Most “AI trading projects” fall into one of three categories:
notebook experiments
single-model pipelines
or black-box systems with no observability
They don’t resemble real trading systems.
So I built something closer to production reality:
A free, portable, AI-native hedge fund prototype with:
multi-agent decision making
backtesting + paper execution
full audit infrastructure
and zero paid API dependencies
Project:
https://github.com/td-02/ai-native-hedge-fund
What this actually is
This is not just a model.
It’s a complete trading runtime with:
data ingestion
research layer
strategy ensemble
risk management
execution system
audit + tracing
All wired together into a single pipeline.
From the README:
“A production-grade multi-agent trading system with backtesting, paper execution, and full audit infrastructure. No paid APIs required.”
Why I built this
The gap is simple:
Most people optimize models.
Real systems fail on integration, control, and visibility.
This project focuses on:
system design over isolated intelligence
traceability over black-box outputs
reliability over demos
Architecture (high-level)
The system runs as a structured pipeline:
Data Ingest
→ Data Quality Gate
→ Research Agent
→ Strategy Ensemble
→ Overlays (alpha / arbitrage / macro)
→ Fund Manager
→ Risk Manager
→ Execution Controls
→ Broker Router
→ Audit + Tracing
There’s also a more advanced AI-native v2 layer with:
regime-aware routing
AI forecast calibration
benchmark-relative optimization
“no-harm” guards
This is closer to how institutional systems evolve over time.
Multi-agent system (core idea)
Instead of one model making decisions, the system uses:
Research & Data
market data ingestion (yfinance)
deterministic + LLM-based research
multi-agent research council
Strategy Layer
trend following
mean reversion
volatility carry
event-driven strategies
alpha signals (earnings, volume, options proxies, etc.)
Risk & Execution
portfolio aggregation
VaR / ES constraints
drawdown brakes
TWAP/VWAP-style execution
broker failover
Each component is independent but coordinated.
What makes this different
- Fully free stack yfinance for data Ollama for local LLMs Alpaca for paper execution
No paid APIs required.
- Auditability by design
Every decision is:
logged
traceable
reproducible
Artifacts include:
audit logs in Postgres
decision snapshots
TraceLM execution traces
heartbeat monitoring
This is rarely implemented properly in open projects.
- Production-style reliability
The system includes:
circuit breakers per stage
retries and degraded modes
data quality validation
dead-man heartbeat
These are not typical in hobby projects, but essential in real systems.
- Runs anywhere
You can deploy it on:
Docker
Oracle Always Free
Render / Railway
GitHub Actions (scheduled execution)
This makes it practical, not just experimental.

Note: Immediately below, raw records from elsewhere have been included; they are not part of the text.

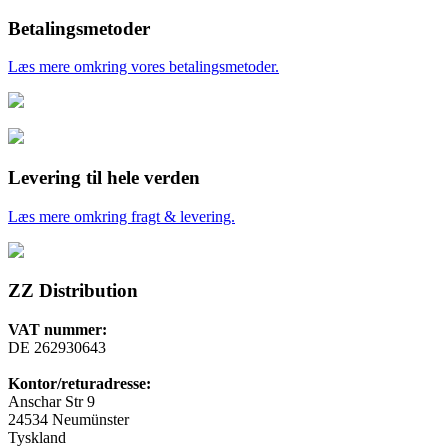
Betalingsmetoder
Læs mere omkring vores betalingsmetoder.
Levering til hele verden
Læs mere omkring fragt & levering.
ZZ Distribution
VAT nummer:
DE 262930643
Kontor/returadresse:
Anschar Str 9
24534 Neumünster
Tyskland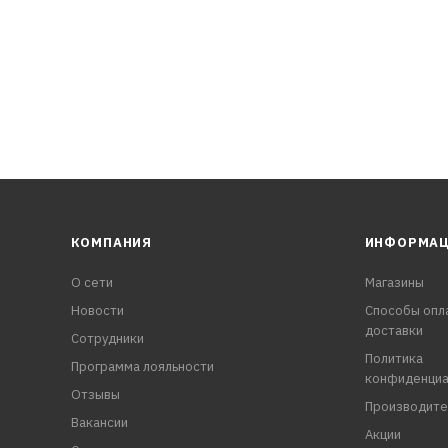
КОМПАНИЯ
ИНФОРМА
О сети
Магазины
Новости
Способы опл
доставки
Сотрудники
Политика
Программа лояльности
конфиденциа
Отзывы
Производите
Вакансии
Акции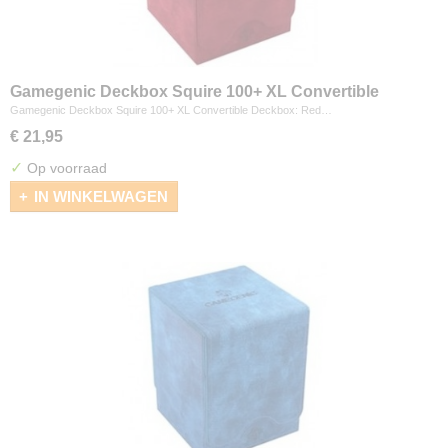
Gamegenic Deckbox Squire 100+ XL Convertible
Deckbox: Red
Gamegenic Deckbox Squire 100+ XL Convertible Deckbox: Red…
€ 21,95
✓
Op voorraad
IN WINKELWAGEN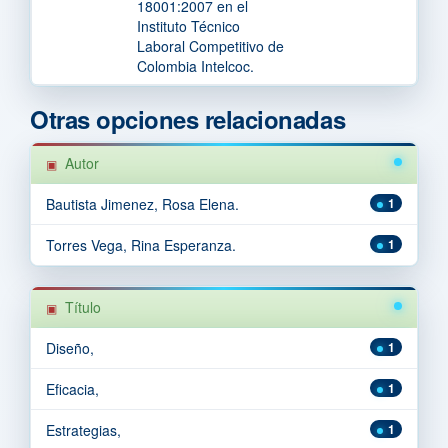
18001:2007 en el
Instituto Técnico
Laboral Competitivo de
Colombia Intelcoc.
Otras opciones relacionadas
Autor
Bautista Jimenez, Rosa Elena.
1
Torres Vega, Rina Esperanza.
1
Título
Diseño,
1
Eficacia,
1
Estrategias,
1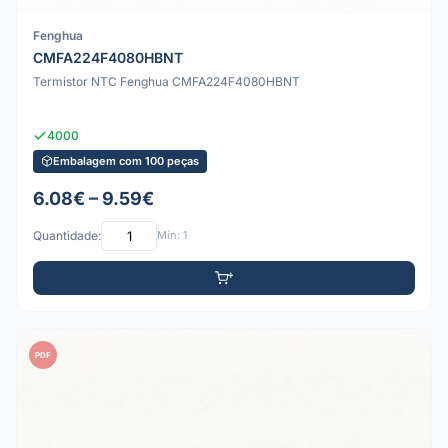
Fenghua
CMFA224F4080HBNT
Termistor NTC Fenghua CMFA224F4080HBNT
4000
Embalagem com 100 peças
6.08€ – 9.59€
Quantidade:
Mín: 1
PDF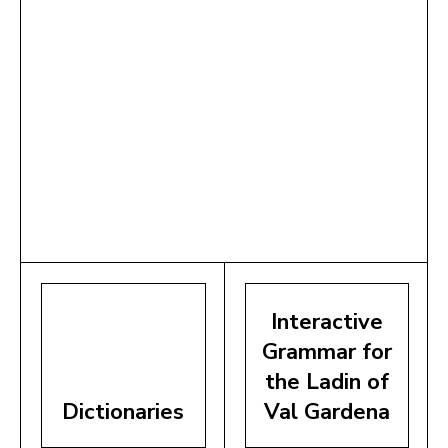
Interactive
Grammar for
the Ladin of
Dictionaries
Val Gardena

Backtest performance (honest view)
The current strategy (momentum + trend, ETF universe):
Sharpe: ~0.61
CAGR: ~7.6%
Max drawdown: ~-25.8%
Comparable to SPY in some regimes, worse in others.
This is intentional.
The goal here is not “alpha marketing” — it’s building the system correctly first.

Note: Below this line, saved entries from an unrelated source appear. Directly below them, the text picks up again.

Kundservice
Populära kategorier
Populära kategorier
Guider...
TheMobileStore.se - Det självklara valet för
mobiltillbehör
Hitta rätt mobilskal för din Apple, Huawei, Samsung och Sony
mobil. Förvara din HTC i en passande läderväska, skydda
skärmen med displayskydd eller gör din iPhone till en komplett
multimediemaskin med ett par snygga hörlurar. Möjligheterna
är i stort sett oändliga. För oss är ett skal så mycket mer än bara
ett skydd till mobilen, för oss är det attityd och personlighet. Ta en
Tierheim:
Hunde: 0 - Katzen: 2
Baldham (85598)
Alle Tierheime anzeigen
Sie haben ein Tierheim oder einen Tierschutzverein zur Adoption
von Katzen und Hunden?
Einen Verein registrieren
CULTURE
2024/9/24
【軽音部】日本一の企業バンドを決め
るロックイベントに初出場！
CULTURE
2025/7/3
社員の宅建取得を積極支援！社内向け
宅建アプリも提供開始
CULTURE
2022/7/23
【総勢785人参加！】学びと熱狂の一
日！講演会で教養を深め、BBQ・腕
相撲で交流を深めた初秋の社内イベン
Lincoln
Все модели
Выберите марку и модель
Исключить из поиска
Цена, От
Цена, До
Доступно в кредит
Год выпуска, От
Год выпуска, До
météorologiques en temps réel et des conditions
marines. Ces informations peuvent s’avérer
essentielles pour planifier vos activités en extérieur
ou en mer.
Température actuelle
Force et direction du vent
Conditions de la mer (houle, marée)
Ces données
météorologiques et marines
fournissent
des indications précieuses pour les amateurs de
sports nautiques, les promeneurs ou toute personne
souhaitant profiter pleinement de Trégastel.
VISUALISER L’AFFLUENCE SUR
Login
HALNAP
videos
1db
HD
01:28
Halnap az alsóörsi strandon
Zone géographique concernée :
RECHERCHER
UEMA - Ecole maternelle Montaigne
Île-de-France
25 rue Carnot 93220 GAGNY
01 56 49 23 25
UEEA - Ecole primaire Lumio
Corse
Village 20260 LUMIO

Observability (critical but ignored in most projects)
This system includes:
TraceLM-based execution tracing
structured audit logs
decision-level introspection
You can answer:
why a trade happened
which agent contributed
what constraints were applied
Without this, scaling any AI system becomes guesswork.
Enterprise-style runtime (beyond toy setups)

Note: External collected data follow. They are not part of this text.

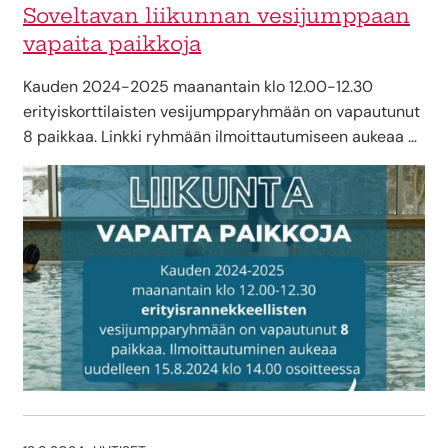
Soveltavan liikunnan vesijumppaan
vapaita paikkoja
Kauden 2024-2025 maanantain klo 12.00-12.30
erityiskorttilaisten vesijumpparyhmään on vapautunut
8 paikkaa. Linkki ryhmään ilmoittautumiseen aukeaa …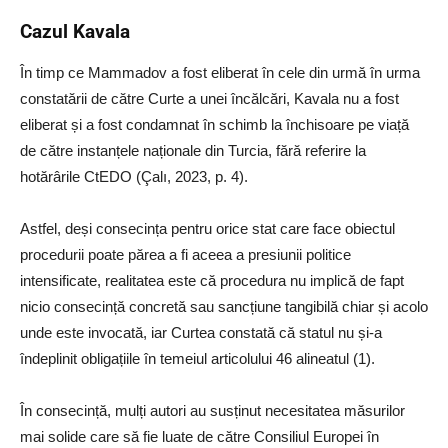
Cazul Kavala
În timp ce Mammadov a fost eliberat în cele din urmă în urma
constatării de către Curte a unei încălcări, Kavala nu a fost
eliberat și a fost condamnat în schimb la închisoare pe viață
de către instanțele naționale din Turcia, fără referire la
hotărârile CtEDO (Çalı, 2023, p. 4).
Astfel, deși consecința pentru orice stat care face obiectul
procedurii poate părea a fi aceea a presiunii politice
intensificate, realitatea este că procedura nu implică de fapt
nicio consecință concretă sau sancțiune tangibilă chiar și acolo
unde este invocată, iar Curtea constată că statul nu și-a
îndeplinit obligațiile în temeiul articolului 46 alineatul (1).
În consecință, mulți autori au susținut necesitatea măsurilor
mai solide care să fie luate de către Consiliul Europei în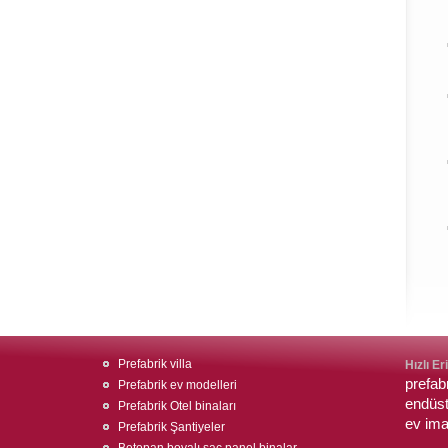
Prefabrik villa
Hızlı Er
prefabr
Prefabrik ev modelleri
endüst
Prefabrik Otel binaları
ev imal
Prefabrik Şantiyeler
Betopan boyalı sac panel binalar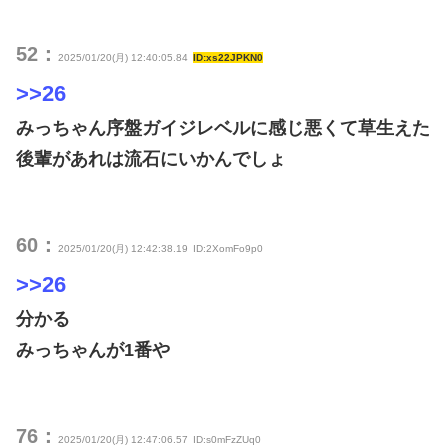
52：
2025/01/20(月) 12:40:05.84
ID:xs22JPKN0
>>26
みっちゃん序盤ガイジレベルに感じ悪くて草生えた
後輩があれは流石にいかんでしょ
60：
2025/01/20(月) 12:42:38.19
ID:2XomFo9p0
>>26
分かる
みっちゃんが1番や
76：
2025/01/20(月) 12:47:06.57
ID:s0mFzZUq0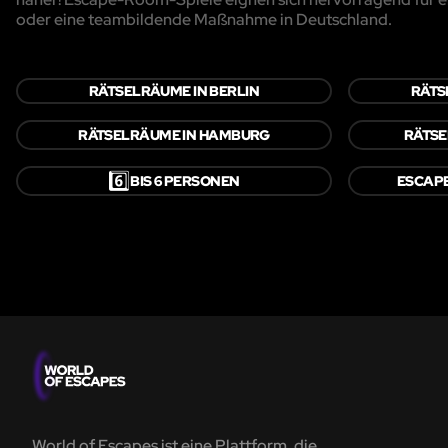
oder eine teambildende Maßnahme in Deutschland.
RÄTSELRÄUME IN BERLIN
RÄTS
RÄTSELRÄUME IN HAMBURG
RÄTSE
6️⃣
BIS 6 PERSONEN
ESCAP
World of Escapes ist eine Plattform, die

The system already includes:
FastAPI service layer
Celery worker queues (research / strategy / execution)
Redis + Postgres/TimescaleDB
feature flags
metrics (Prometheus)
This is closer to a distributed system than a script.
What’s still missing
This is not production-ready.
Key gaps:
stronger portfolio optimization
execution realism (slippage, liquidity impact)
better regime detection (HMM, change-point models)
more robust ML layers (RL, transformers)
real capital deployment safeguards
These are hard problems and intentionally not abstracted away.
Who this is for
ML engineers moving into finance
developers interested in multi-agent systems
early quant developers
people tired of toy AI demos
Key lessons from building this
Systems matter more than models
Observability is non-negotiable
Reliability is harder than intelligence
Finance is a coordination problem, not just prediction
Final note
Most AI projects optimize for:
demos
benchmarks
or isolated components
This project tries to optimize for:
structure
traceability
and real system constraints
If you’re building in AI + systems + finance, this is the direction that actually compounds.